On the radio, Don McLean sang ‘dirges in the dark’ and finally Tommy got his breath back, finally he recovered from my knuckle-dusting. He moved in closer to us, a little smile playing on the corners of his lips. I figured that he had some pretty good information on him for him to be acting so conspiratorial around us. Maybe he thought that with the information he was about to impart, he’d move higher up the ladder or something. Not that there was a ladder. Not that we wouldn’t kick it away once he was climbing it…
‘You’ve gotta come with me. Someone’s found somethin’ at the graveyard off Cutter Street,’ he half-whispered, half-trumpeted from the hills, if such a thing were possible. I suppose, in hindsight, what he did was
stage-whispered.
‘Found what?’ I said, moving in on him again. Cutter Street was quite close to our house, after all, and was pretty much the epicentre of our graveyard-based operations by that time.
‘Probably some of Twinnie’s used rubber johnnies,’ cracked Lion, who I sensed was still mortally wounded by being whipped at raps. Twinnie shot him a look of disgust but made no comment.
‘No… no… they found a skull,’ cried Tommy, almost tripping over his words in the effort to get them out so quickly.
We all stood in silence and looked at Tommy Peaker. For only the second time in his life he had centre stage. I could tell that he loved it. The little jig-eared fuck never got any attention at school unless it was the teachers getting at him for something or other or us taking the piss out of him; probably got none at home either. Not while his mum kept entertaining her male associates on a daily basis, only acknowledging him when she wanted him to refill their drinks. Not while his sisters were becoming the local bikes; at some point or other all of us fancied pulling a few wheelies on one of them birds…
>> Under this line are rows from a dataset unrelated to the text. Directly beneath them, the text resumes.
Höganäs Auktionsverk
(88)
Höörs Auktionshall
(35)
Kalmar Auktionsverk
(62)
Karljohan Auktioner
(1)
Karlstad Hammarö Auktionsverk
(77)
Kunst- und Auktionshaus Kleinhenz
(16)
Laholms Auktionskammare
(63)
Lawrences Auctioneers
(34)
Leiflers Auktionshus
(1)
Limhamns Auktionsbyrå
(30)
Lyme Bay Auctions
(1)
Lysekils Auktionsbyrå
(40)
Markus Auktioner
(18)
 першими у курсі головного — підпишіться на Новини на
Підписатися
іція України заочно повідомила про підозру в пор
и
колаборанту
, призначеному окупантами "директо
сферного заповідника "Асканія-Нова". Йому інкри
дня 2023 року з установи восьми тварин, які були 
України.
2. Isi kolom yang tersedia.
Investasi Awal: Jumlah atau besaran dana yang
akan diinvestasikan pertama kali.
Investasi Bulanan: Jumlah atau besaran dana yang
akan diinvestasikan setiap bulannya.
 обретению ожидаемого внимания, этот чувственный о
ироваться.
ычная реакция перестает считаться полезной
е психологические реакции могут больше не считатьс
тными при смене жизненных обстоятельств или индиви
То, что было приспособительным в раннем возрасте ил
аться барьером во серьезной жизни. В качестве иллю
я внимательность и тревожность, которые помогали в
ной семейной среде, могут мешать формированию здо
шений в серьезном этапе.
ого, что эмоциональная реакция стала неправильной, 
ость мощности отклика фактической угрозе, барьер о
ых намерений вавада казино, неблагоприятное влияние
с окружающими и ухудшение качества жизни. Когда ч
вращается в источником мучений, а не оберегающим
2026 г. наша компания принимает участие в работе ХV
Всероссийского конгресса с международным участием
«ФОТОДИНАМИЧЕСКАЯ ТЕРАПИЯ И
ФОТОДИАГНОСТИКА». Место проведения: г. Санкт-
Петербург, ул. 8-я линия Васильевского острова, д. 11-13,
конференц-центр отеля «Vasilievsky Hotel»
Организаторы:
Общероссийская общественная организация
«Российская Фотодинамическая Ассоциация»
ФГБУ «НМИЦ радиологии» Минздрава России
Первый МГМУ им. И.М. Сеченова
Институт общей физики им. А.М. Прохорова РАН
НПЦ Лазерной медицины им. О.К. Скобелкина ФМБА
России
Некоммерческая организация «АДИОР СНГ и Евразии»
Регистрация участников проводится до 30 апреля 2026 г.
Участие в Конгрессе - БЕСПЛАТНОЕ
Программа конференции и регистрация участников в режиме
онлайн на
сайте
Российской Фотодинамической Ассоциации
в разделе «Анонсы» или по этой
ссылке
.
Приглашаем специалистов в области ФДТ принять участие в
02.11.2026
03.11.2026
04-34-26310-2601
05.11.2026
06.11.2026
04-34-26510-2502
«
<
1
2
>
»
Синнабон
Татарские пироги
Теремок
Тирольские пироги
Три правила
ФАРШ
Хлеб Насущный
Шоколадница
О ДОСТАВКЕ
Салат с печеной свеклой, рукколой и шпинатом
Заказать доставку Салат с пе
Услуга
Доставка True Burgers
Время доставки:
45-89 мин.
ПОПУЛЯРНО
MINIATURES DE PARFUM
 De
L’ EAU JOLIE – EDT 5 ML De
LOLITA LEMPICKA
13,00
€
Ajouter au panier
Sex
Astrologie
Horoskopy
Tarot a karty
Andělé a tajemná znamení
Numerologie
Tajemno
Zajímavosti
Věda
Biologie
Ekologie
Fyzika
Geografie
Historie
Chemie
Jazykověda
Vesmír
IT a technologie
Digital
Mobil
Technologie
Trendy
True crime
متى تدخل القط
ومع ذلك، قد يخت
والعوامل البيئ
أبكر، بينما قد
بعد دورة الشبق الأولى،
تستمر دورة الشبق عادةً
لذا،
‘It’s real,’ he whispered. ‘Not like that one that they have up in the biology labs. This one’s got, like, all this
stuff
on it… And you should see the teeth. The teeth, man. They’re all rotten and everything. Like Burt from the shop…’
‘You’re not lying are you, Squeaker?’ asked Twinnie. And from the way he said it, I could tell that one false move from Tommy now would bring us all crashing down like the deck of cards. One false move and we’d give him a kicking as bad as the one we gave him a year or so back. When he had to be off school for at least two months.
‘No word of a lie,’ he gasped. He was still a little breathless. Maybe it was the excitement, maybe it was his fabled asthma, I don’t know. ‘Mark found it – you know Mark don’t you?’
Yeah, we all knew Mark, or Sparky Marky as he’d wanted us to call him, back before he realised who we were. When he finally did realise who we were – fucking predatory animals – it was too late for him and the name Manky Marky had stuck. He was another runtish little lad from the year below. The sort that always had green snot running out of one nostril or other until he reached secondary school. The sort who, in olden days would perhaps not even have survived the first winter. Yeah we all knew Mark. And he knew us.